___ Entries shown ___

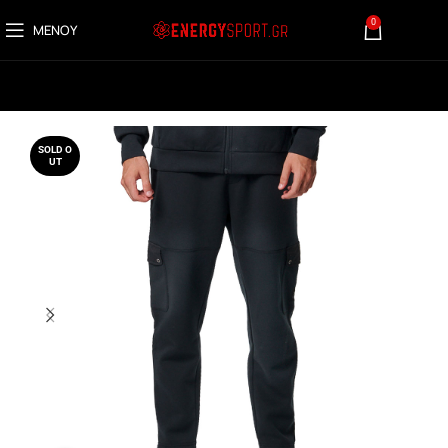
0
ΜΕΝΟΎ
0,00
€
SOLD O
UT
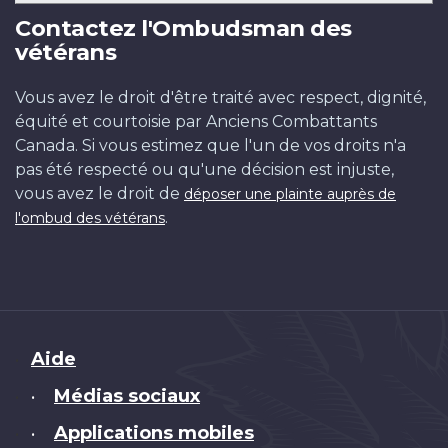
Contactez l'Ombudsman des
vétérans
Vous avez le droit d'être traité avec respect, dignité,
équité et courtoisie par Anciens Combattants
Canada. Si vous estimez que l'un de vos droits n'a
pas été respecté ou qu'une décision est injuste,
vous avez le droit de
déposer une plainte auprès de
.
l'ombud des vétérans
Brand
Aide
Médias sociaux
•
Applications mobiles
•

___

Activity: Copy every line from the records above that contains the string "avez".

Your response:
Vous avez le droit d'être traité avec respect, dignité,
vous avez le droit de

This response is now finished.